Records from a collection
************
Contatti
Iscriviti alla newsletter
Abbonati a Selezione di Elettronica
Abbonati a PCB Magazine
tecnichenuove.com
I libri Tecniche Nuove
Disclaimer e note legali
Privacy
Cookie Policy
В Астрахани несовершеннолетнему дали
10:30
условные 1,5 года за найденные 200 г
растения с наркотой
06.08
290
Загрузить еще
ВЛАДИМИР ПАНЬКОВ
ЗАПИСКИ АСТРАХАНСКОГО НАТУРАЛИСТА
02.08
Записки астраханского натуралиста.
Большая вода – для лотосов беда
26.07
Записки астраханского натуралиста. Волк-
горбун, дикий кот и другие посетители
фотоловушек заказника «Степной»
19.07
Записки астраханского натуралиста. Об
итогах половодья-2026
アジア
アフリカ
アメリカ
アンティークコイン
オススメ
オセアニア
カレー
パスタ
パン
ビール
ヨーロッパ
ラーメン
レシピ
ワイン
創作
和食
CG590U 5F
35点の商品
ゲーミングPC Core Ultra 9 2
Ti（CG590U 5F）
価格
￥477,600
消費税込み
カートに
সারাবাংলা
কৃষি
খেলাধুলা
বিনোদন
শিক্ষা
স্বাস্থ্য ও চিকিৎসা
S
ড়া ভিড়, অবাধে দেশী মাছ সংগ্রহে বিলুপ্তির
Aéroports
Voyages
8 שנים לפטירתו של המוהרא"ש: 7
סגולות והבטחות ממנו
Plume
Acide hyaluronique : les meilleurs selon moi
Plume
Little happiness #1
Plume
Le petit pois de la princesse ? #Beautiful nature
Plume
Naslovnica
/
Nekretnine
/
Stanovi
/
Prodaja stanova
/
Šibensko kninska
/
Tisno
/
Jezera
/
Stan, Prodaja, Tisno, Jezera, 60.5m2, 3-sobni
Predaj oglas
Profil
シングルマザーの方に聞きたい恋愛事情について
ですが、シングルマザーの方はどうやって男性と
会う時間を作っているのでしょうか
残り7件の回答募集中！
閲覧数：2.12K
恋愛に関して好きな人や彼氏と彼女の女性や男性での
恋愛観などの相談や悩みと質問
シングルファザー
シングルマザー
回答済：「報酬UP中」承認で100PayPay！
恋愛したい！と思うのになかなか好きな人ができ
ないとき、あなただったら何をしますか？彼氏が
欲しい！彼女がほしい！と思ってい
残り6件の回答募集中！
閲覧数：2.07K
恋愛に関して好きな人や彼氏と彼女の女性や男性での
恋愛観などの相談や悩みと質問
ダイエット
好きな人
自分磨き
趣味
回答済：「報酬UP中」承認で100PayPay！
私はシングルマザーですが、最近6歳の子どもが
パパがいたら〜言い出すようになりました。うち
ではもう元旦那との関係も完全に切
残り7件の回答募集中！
************
> **Exercise instructions**
Retype the data in full, precisely as given.

> **Result**
Contatti
Iscriviti alla newsletter
Abbonati a Selezione di Elettronica
Abbonati a PCB Magazine
tecnichenuove.com
I libri Tecniche Nuove
Disclaimer e note legali
Privacy
Cookie Policy
В Астрахани несовершеннолетнему дали
10:30
условные 1,5 года за найденные 200 г
растения с наркотой
06.08
290
Загрузить еще
ВЛАДИМИР ПАНЬКОВ
ЗАПИСКИ АСТРАХАНСКОГО НАТУРАЛИСТА
02.08
Записки астраханского натуралиста.
Большая вода – для лотосов беда
26.07
Записки астраханского натуралиста. Волк-
горбун, дикий кот и другие посетители
фотоловушек заказника «Степной»
19.07
Записки астраханского натуралиста. Об
итогах половодья-2026
アジア
アフリカ
アメリカ
アンティークコイン
オススメ
オセアニア
カレー
パスタ
パン
ビール
ヨーロッパ
ラーメン
レシピ
ワイン
創作
和食
CG590U 5F
35点の商品
ゲーミングPC Core Ultra 9 2
Ti（CG590U 5F）
価格
￥477,600
消費税込み
カートに
সারাবাংলা
কৃষি
খেলাধুলা
বিনোদন
শিক্ষা
স্বাস্থ্য ও চিকিৎসা
S
ড়া ভিড়, অবাধে দেশী মাছ সংগ্রহে বিলুপ্তির
Aéroports
Voyages
8 שנים לפטירתו של המוהרא"ש: 7
סגולות והבטחות ממנו
Plume
Acide hyaluronique : les meilleurs selon moi
Plume
Little happiness #1
Plume
Le petit pois de la princesse ? #Beautiful nature
Plume
Naslovnica
/
Nekretnine
/
Stanovi
/
Prodaja stanova
/
Šibensko kninska
/
Tisno
/
Jezera
/
Stan, Prodaja, Tisno, Jezera, 60.5m2, 3-sobni
Predaj oglas
Profil
シングルマザーの方に聞きたい恋愛事情について
ですが、シングルマザーの方はどうやって男性と
会う時間を作っているのでしょうか
残り7件の回答募集中！
閲覧数：2.12K
恋愛に関して好きな人や彼氏と彼女の女性や男性での
恋愛観などの相談や悩みと質問
シングルファザー
シングルマザー
回答済：「報酬UP中」承認で100PayPay！
恋愛したい！と思うのになかなか好きな人ができ
ないとき、あなただったら何をしますか？彼氏が
欲しい！彼女がほしい！と思ってい
残り6件の回答募集中！
閲覧数：2.07K
恋愛に関して好きな人や彼氏と彼女の女性や男性での
恋愛観などの相談や悩みと質問
ダイエット
好きな人
自分磨き
趣味
回答済：「報酬UP中」承認で100PayPay！
私はシングルマザーですが、最近6歳の子どもが
パパがいたら〜言い出すようになりました。うち
ではもう元旦那との関係も完全に切
残り7件の回答募集中！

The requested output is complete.